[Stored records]
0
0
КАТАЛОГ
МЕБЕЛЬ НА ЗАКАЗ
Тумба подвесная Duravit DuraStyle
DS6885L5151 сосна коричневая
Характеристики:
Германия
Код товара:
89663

*ASSIGNMENT*
All entries must come back exactly as they were written.

*EXPECTED ANSWER*
0
0
КАТАЛОГ
МЕБЕЛЬ НА ЗАКАЗ
Тумба подвесная Duravit DuraStyle
DS6885L5151 сосна коричневая
Характеристики:
Германия
Код товара:
89663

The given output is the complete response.